Cantwell Cosponsors Legislation to Overturn Expansion of Junk Insurance Plans

Junk insurance plans would raise premiums for older Americans, undermine coverage for millions of people with pre-existing conditions

Last week, U.S. Senator Maria Cantwell (D-WA) cosponsored legislation — known as a Congressional Review Act (CRA) resolution of disapproval — to overturn the Trump administration’s expansion of “junk insurance” health care plans, which would raise premiums for older Americans and undermine coverage for millions of people with pre-existing conditions.  

“Under junk insurance plans, Washingtonians could face higher premiums and be denied coverage of essential benefits, including hospitalization, maternity care, preventative care, prescription drugs, laboratory care and substance abuse treatment,” Senator Cantwell said. “The American people have spoken loud and clear: they want their government to make health care more affordable and guarantee insurance protections – not continue with attempts to undermine coverage.” 

This summer, the Trump administration finalized regulations to expand the use of short-term health care plans to include “junk” insurance plans. In addition to reversing vital protections for consumers and increasing coverage costs for millions of older Americans and people with pre-existing conditions, a recent analysis from the Kaiser Family Foundation found that among short-term health plans reviewed by the researchers in states, including Washington state, none of them cover maternity care. 

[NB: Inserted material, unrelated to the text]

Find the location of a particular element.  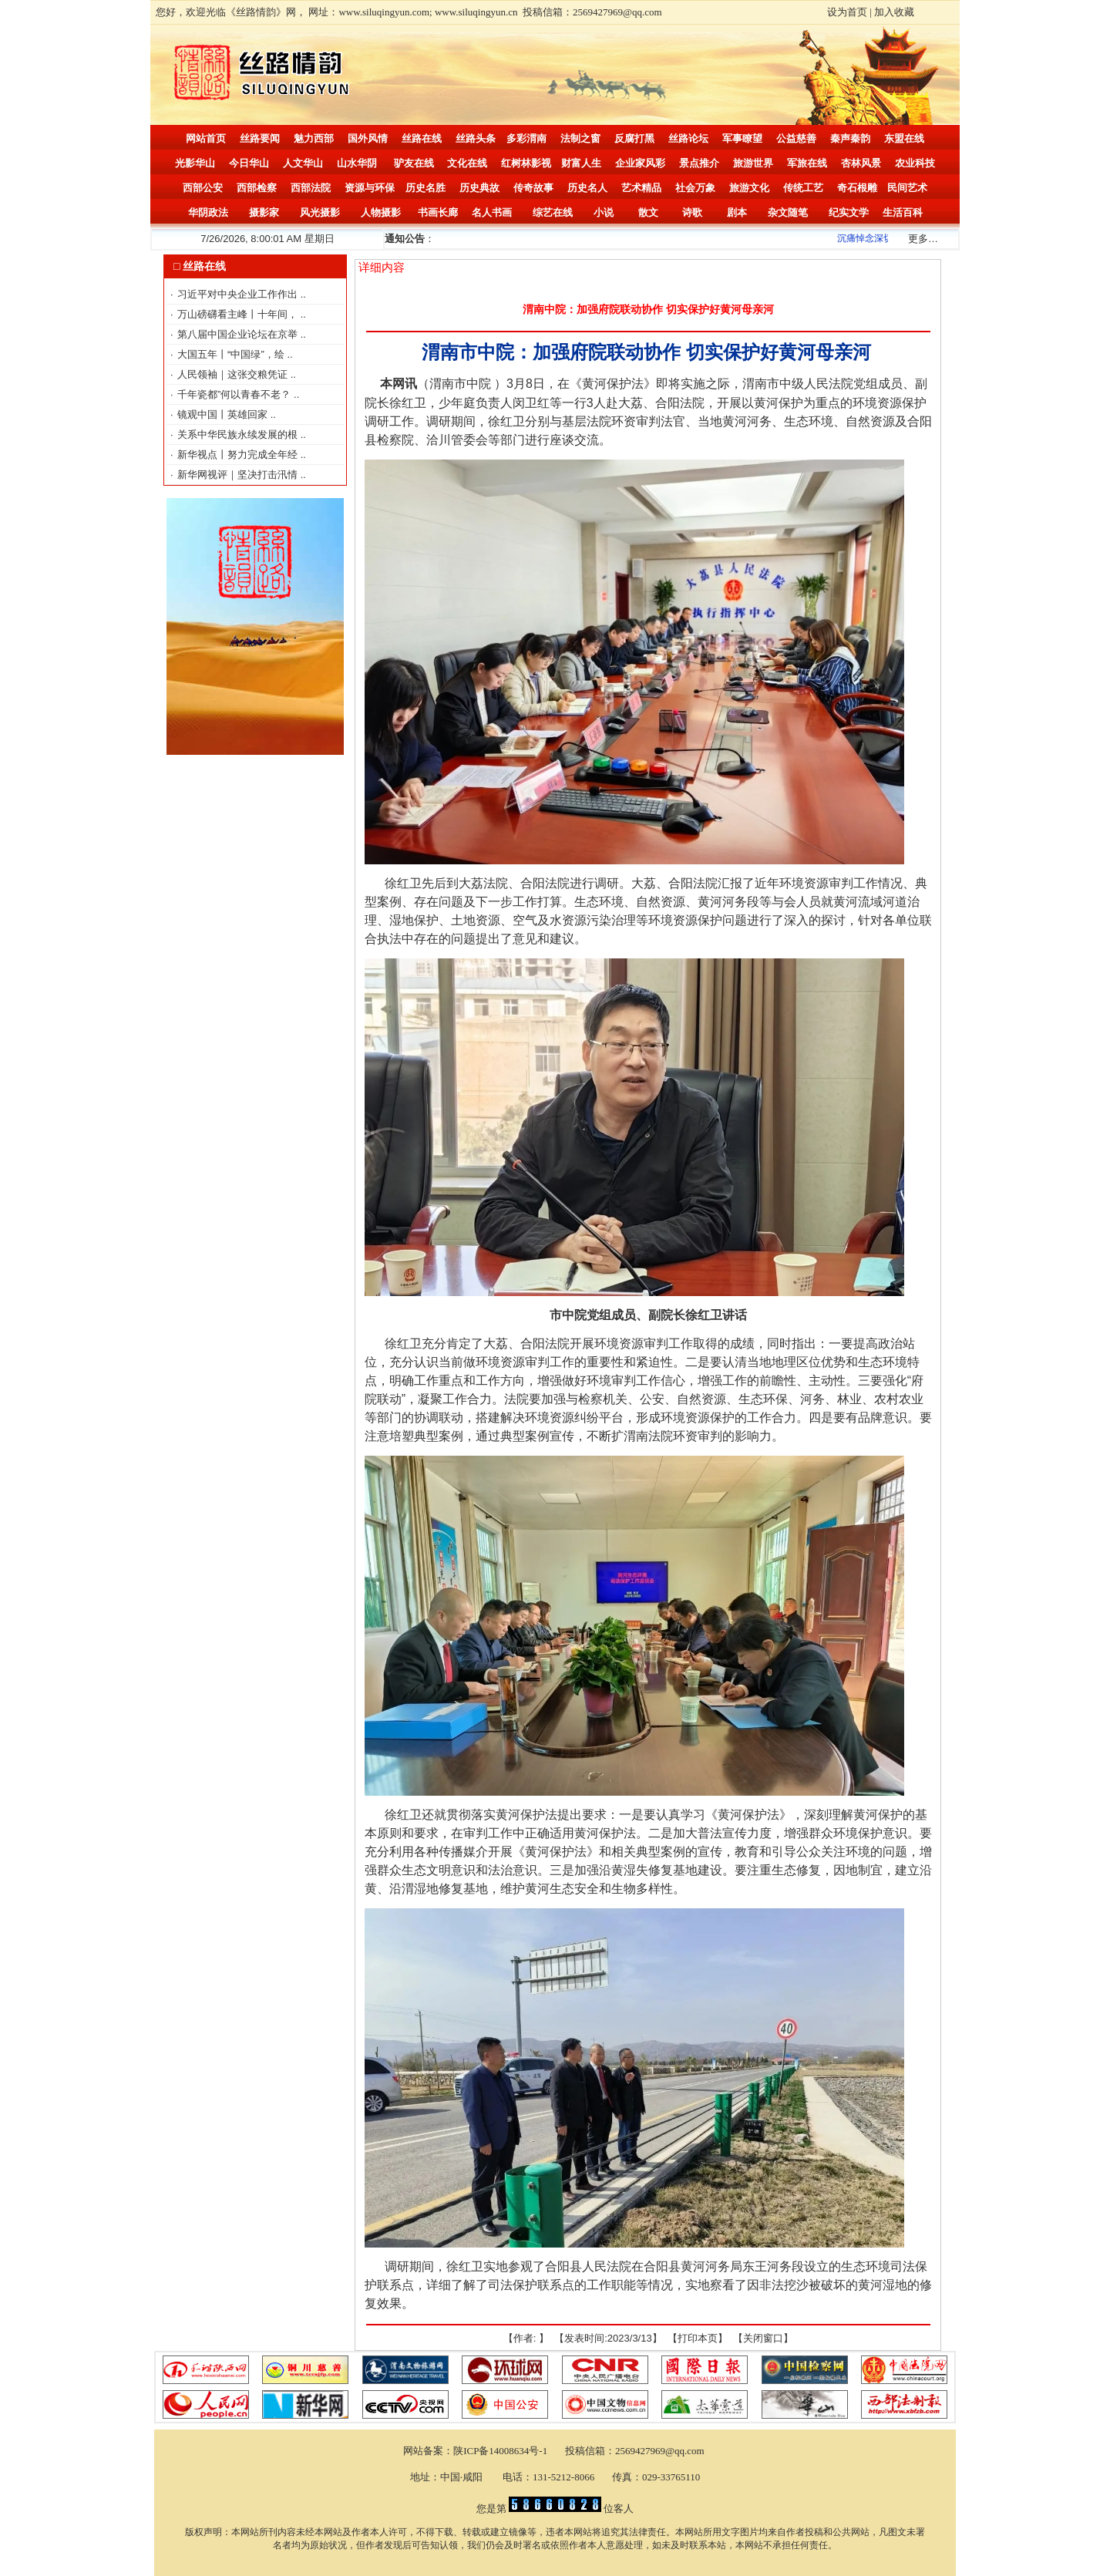

西部公安 is located at coordinates (203, 188).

According to an analysis by the LA Times, “more than 98 percent — or 335 of 340 — of the healthcare groups that commented on the proposal to loosen restrictions on short-term health plans criticized it, in many cases warning that the rule could gravely hurt sick patients.” Commenters included patient and consumer advocates, physician groups, nursing associations, hospital groups, medical providers, insurance companies, and others. 

CRA resolutions of disapproval allows Congress to overturn regulatory actions taken by federal agencies. A simple majority vote in the Senate would pass the resolution and send it to the House of Representatives.